→ Aim of the exercise:
Copy each line of the entries that includes the word "Media".

Dataset entries
=== Begin Enclosure ===
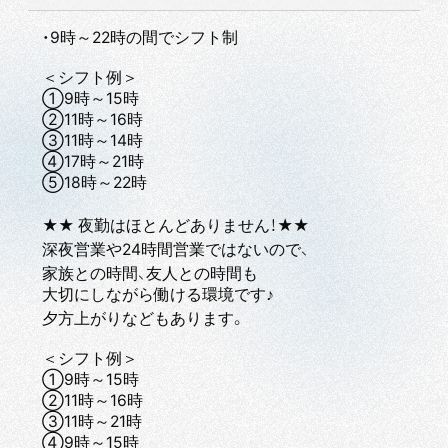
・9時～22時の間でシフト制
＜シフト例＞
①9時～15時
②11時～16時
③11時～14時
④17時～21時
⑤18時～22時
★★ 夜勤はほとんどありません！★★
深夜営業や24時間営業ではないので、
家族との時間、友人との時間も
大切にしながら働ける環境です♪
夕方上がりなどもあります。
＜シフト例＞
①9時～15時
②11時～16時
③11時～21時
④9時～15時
=== End Enclosure ===
=== Begin Enclosure ===
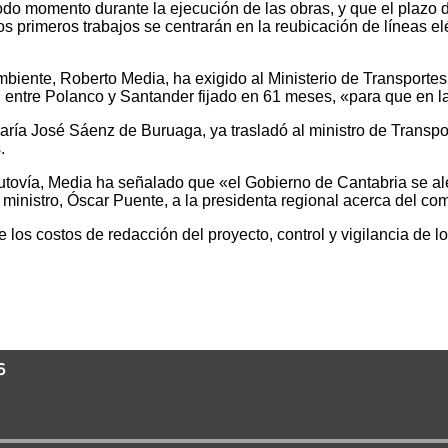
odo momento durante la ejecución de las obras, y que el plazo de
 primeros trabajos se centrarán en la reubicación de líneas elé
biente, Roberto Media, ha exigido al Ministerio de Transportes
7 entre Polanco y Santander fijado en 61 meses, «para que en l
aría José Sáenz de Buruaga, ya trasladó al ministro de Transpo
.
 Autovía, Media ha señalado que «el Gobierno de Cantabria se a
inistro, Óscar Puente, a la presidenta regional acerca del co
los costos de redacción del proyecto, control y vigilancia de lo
=== End Enclosure ===
→ Solution to this exercise:
biente, Roberto Media, ha exigido al Ministerio de Transportes
 Autovía, Media ha señalado que «el Gobierno de Cantabria se a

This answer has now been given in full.